Navigate to the root folder of the repo and run,

./mvnw clean install

and wait for the procedure to finish

After that, there should be a folder called target that includes two jar files:

Pythia-x.y.z-all-deps.jar and Pythia-x.y.z.jar

The difference is that the all deps jar file is an uber jar so you can import Pythia to a project and run it out of the box. (All dependecies are embedded into the all deps jar)

  • Otherwise you will need to provide the Pythia dependencies to your pom.xml file.

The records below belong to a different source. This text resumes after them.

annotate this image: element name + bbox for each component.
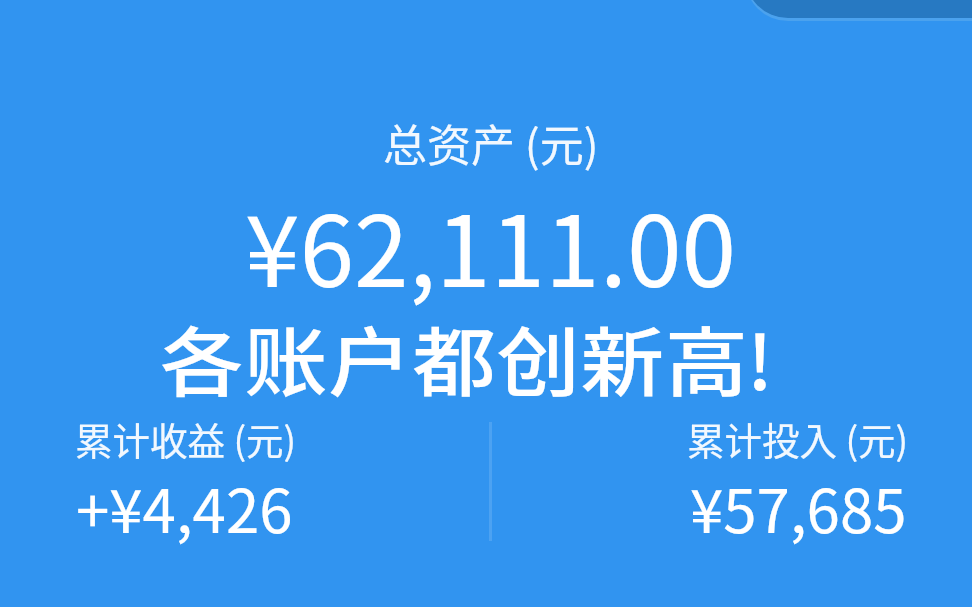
button[interactable]: 累计收益 (元) — [60, 400, 470, 548]
staticText: 总资产 (元) — [383, 111, 599, 175]
staticText: ¥57,685 — [690, 463, 907, 550]
staticText: ¥62,111.00 — [245, 173, 737, 315]
staticText: 累计收益 (元) — [75, 411, 297, 465]
button[interactable]: 累计投入 (元) — [510, 400, 922, 548]
staticText: ! — [747, 303, 773, 412]
staticText: +¥4,426 — [76, 463, 293, 550]
button[interactable]: Notification shade — [745, 0, 972, 18]
staticText: 各账户都创新高 — [160, 303, 749, 412]
staticText: 累计投入 (元) — [687, 411, 909, 465]
button[interactable]: 总资产 (元) — [180, 100, 792, 295]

To run with the driver Main method, navigate to the root folder of the repo:

java -jar target/Pythia-x.y.z-all-deps.jar

🧪 Run tests


Navigate to the root folder of the repo and run,

./mvnw test

Code Formatter


This project complies with Google's Java coding style and is formatted using the official Google java formatter. You can follow the installation guide in the official GitHub repo to install it to your Editor.

Note: Consider installing it and run it so that the project follows a coding style

In case you want to format all java files from the command line, run in the root folder of the project:

java -jar google-java-format-x.y.z-all-deps.jar -i $(find . -type f -name "*.java")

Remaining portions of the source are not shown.